The things I have been through in my life have torn me down to feeling worthless, made me question what I am doing in this life, is it even worth it? Is it worth even trying to feel better? But I am here today, still healing, stronger, & more confident. You can do it, I promise it’s totally worth the work!

So let me start by sharing parts of my story. The majority of my trauma came from the abusive relationship with my first husband. I had it all, mental, emotional, physical & even sexual abuse. And I’ve said it before, but I’m going to say it again for those that haven’t listened to other episodes, you can be sexually abused in your marriage.

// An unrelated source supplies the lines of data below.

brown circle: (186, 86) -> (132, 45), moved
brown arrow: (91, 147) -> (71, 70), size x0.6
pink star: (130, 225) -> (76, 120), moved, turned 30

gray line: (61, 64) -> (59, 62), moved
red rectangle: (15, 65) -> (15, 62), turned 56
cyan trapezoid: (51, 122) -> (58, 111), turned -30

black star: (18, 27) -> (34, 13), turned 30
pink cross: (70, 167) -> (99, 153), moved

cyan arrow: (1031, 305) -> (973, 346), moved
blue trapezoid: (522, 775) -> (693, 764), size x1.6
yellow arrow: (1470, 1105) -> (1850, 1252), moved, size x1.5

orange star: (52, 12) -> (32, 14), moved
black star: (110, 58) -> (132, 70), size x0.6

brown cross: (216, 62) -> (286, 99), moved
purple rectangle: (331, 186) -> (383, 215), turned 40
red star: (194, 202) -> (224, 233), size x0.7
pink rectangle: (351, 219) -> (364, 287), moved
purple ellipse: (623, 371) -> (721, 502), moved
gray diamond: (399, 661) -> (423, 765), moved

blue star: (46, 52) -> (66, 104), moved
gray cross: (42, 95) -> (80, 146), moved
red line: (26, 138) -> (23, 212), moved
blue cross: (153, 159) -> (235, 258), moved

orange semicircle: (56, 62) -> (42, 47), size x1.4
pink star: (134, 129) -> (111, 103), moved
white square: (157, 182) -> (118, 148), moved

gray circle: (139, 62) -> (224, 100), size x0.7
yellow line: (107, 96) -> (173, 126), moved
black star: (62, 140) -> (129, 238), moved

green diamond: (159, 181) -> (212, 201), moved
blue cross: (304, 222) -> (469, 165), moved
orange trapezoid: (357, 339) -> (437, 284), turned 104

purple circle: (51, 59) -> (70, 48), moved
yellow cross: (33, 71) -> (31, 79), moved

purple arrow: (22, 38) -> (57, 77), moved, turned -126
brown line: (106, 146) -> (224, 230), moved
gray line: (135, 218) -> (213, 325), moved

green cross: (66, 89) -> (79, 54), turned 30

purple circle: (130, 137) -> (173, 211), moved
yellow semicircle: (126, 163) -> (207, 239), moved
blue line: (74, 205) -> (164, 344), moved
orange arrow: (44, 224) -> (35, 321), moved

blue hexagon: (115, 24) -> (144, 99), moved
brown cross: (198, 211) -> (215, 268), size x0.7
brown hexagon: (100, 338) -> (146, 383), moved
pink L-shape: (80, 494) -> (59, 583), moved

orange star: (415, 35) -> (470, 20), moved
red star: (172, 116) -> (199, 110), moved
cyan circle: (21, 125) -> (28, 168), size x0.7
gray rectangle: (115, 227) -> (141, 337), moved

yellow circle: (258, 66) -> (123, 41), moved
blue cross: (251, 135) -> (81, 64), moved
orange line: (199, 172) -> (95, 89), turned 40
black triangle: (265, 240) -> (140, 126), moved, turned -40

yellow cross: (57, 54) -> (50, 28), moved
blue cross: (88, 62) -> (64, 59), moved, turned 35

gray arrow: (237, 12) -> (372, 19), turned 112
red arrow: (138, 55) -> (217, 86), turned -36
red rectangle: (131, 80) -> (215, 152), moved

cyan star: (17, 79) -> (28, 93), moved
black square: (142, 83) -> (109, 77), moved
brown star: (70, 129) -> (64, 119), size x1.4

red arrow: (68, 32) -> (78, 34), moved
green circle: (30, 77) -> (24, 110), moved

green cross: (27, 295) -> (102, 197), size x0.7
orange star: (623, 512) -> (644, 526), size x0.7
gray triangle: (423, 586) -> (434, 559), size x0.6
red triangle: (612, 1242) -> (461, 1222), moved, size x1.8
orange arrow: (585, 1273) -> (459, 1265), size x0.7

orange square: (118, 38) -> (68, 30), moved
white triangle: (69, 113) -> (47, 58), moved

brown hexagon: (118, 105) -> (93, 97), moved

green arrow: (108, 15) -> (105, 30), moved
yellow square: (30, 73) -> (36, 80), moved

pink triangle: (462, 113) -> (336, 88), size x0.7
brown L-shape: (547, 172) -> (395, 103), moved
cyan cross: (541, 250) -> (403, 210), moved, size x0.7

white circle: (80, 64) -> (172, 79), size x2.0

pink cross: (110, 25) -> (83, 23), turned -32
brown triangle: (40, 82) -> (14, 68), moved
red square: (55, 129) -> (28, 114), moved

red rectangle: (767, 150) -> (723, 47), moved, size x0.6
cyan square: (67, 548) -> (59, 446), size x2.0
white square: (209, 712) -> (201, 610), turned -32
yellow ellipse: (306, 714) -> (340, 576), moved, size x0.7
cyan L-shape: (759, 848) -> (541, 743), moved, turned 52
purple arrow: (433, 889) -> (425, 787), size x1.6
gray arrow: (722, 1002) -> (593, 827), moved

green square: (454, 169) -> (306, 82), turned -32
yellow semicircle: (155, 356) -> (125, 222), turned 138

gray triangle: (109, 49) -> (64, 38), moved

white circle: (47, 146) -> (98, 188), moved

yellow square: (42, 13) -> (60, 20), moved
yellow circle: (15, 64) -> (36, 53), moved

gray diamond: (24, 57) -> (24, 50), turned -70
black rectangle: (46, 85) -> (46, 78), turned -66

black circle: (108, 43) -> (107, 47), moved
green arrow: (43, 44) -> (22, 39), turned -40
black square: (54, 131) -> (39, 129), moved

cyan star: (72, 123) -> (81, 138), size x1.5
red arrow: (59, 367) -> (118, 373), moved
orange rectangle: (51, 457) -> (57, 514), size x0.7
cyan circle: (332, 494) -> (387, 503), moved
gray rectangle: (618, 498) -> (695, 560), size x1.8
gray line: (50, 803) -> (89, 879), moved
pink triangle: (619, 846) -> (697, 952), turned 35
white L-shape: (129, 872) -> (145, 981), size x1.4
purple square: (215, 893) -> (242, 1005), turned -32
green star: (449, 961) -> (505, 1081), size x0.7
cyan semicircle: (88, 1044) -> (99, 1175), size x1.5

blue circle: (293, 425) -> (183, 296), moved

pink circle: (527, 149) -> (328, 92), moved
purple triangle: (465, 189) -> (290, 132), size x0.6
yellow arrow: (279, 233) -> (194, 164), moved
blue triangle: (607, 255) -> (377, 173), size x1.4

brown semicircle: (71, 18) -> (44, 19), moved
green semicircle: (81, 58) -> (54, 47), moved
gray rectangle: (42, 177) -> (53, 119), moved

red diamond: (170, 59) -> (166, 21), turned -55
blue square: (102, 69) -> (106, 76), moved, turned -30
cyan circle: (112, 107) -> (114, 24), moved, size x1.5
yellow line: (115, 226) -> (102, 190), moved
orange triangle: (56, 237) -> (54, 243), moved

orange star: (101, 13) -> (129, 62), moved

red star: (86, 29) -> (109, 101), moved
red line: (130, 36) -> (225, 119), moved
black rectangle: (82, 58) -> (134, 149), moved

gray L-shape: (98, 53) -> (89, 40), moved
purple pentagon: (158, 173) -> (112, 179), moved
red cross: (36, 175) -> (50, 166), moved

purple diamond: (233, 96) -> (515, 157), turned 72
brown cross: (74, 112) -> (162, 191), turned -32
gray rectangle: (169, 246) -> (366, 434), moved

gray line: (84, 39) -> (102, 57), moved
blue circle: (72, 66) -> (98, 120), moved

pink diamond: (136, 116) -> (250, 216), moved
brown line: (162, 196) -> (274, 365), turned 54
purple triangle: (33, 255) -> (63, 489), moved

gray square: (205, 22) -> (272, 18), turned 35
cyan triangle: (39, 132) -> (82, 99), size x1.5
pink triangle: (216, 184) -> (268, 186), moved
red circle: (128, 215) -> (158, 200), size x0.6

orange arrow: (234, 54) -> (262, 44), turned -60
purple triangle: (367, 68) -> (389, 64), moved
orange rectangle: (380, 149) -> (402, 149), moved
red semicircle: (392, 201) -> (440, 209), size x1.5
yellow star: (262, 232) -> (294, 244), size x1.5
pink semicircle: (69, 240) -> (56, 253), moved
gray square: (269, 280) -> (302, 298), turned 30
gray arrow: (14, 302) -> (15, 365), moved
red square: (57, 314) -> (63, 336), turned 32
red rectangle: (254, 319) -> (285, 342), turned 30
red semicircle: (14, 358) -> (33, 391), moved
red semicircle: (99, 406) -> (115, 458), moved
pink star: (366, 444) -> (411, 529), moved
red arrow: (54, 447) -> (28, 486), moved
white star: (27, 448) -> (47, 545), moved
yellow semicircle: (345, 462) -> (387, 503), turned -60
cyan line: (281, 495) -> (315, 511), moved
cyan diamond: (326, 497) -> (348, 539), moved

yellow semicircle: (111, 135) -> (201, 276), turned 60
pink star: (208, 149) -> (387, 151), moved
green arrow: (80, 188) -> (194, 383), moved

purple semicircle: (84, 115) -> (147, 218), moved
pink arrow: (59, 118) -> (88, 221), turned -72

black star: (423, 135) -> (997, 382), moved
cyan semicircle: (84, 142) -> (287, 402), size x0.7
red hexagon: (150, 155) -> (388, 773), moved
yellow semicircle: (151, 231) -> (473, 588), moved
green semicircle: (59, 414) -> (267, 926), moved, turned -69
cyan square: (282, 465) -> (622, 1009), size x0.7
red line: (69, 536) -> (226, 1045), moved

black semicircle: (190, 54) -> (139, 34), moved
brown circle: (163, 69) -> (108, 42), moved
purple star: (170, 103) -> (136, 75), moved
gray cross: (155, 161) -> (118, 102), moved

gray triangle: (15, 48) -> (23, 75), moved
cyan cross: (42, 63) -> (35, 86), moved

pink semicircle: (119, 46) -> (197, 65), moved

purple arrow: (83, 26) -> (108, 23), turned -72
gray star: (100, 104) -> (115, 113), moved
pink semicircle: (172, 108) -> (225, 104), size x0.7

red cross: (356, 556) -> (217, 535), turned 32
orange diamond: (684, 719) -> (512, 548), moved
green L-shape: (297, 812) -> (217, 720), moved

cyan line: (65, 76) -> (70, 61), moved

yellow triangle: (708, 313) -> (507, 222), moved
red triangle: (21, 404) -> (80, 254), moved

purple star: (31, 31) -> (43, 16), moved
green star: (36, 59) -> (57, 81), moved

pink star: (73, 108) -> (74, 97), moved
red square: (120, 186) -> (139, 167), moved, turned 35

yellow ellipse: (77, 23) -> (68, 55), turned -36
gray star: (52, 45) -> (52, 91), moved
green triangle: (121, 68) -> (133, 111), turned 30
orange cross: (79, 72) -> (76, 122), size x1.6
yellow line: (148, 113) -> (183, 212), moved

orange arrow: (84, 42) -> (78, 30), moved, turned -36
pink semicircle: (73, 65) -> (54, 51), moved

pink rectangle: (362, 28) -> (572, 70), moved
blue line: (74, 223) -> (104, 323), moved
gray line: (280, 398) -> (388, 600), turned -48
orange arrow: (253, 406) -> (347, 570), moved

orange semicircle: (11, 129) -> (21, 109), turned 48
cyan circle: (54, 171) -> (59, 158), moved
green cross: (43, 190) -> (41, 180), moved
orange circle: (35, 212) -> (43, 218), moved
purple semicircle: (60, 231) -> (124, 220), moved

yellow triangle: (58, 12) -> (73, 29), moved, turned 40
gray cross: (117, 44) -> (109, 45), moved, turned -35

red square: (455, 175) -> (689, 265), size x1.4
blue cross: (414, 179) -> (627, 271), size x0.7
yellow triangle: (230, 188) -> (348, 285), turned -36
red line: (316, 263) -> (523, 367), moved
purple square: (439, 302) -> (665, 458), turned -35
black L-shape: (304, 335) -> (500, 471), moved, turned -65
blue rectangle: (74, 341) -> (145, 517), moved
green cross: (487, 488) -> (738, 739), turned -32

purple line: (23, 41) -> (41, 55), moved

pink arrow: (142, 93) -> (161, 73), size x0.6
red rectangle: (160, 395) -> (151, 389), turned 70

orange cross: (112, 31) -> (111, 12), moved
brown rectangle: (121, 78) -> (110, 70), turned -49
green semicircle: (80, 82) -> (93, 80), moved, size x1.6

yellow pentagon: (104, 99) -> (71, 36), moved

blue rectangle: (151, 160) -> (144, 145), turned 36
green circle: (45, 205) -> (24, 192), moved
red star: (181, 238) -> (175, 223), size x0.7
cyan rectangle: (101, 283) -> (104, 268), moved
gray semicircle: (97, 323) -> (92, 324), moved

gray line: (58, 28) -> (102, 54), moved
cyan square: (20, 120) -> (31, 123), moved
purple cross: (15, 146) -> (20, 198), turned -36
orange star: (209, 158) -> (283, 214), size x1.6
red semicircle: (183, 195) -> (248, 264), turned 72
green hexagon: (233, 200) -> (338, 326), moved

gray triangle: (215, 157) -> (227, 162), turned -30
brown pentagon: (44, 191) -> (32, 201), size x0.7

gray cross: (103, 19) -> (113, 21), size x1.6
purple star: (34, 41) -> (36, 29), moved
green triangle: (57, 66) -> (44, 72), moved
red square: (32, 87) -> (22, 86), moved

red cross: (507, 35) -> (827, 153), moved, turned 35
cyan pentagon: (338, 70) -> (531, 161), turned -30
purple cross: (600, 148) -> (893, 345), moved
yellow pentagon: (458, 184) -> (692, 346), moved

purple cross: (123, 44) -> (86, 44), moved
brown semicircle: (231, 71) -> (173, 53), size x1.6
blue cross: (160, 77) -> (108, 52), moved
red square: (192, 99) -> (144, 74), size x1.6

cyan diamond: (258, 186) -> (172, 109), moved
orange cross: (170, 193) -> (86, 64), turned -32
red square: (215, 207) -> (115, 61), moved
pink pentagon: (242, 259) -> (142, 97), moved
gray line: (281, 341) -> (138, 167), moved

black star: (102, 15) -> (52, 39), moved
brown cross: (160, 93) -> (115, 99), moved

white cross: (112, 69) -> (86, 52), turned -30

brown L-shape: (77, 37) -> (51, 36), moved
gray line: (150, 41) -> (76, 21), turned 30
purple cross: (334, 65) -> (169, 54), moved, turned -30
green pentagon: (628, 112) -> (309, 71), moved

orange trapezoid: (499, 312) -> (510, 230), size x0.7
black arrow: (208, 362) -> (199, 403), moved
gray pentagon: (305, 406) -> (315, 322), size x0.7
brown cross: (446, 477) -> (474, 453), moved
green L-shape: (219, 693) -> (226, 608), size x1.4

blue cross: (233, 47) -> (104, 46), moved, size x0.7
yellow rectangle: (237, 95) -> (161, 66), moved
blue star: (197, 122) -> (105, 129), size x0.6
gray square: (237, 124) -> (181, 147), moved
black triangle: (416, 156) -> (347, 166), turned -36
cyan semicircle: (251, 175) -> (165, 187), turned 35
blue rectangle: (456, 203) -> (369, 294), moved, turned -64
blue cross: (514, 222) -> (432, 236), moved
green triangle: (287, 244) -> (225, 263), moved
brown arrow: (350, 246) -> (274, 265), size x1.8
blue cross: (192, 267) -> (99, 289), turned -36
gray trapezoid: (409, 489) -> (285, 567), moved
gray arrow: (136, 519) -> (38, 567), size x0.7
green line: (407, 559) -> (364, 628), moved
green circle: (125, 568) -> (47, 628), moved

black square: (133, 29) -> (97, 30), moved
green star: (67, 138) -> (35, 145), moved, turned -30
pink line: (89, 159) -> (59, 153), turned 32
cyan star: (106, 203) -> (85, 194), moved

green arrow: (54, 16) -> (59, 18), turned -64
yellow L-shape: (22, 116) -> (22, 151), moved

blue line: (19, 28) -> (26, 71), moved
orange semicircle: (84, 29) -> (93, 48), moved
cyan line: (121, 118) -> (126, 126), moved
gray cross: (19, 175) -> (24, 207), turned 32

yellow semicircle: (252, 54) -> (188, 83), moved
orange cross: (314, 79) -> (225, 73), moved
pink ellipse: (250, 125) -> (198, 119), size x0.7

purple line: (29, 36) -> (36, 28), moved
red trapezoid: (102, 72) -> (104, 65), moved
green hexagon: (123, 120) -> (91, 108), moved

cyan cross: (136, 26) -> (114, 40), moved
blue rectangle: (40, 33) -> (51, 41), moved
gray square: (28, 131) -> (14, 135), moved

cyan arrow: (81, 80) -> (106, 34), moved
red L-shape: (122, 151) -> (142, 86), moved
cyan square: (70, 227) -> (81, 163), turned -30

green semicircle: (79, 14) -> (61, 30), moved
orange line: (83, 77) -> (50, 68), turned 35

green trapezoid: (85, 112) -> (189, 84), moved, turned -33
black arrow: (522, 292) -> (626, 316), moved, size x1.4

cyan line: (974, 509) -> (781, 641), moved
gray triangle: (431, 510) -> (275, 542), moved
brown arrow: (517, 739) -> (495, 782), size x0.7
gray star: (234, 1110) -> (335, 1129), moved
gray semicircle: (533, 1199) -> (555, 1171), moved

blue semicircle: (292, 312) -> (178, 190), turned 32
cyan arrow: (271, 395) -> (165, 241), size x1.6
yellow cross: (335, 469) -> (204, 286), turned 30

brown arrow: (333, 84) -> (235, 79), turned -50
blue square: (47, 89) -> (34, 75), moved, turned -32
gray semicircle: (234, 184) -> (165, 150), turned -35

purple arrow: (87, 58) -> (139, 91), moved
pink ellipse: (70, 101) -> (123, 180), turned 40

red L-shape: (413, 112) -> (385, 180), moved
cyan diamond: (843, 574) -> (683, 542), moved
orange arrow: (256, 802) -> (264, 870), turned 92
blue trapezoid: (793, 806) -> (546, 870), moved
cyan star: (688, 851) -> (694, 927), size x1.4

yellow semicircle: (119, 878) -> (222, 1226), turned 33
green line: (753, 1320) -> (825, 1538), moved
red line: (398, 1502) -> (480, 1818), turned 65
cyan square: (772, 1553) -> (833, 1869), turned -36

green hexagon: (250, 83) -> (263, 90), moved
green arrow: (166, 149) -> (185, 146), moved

No still means no, and if you have to make a choice on whether to have sex to avoid an argument or fight or have the argument or  fight, that is abuse. But all of the abuse came to an end when he committed suicide in front of me. There were other moments from our relationship that added to the trauma, like him putting a gun to my head on 2 different occasions. And other hurts & trauma have been here too, like hurts that were done to me after my mom passed away. And the trauma of going through my current husband being deathly ill & needing an organ transplant.

All of that led to me having emotions all over the place & sometimes not even having any emotions at all. I felt grief, relief, numbness, shame, & anger. And on top of all of that I was terrified of the future. After my first husband died, I was suddenly a single mom raising teenage girls, and I really didn’t know what I was going to do in those first few weeks. It caused deep anxiety & depression, sometimes feeling like going through all of this wasn’t worth it. Or there was no way I was going to make it.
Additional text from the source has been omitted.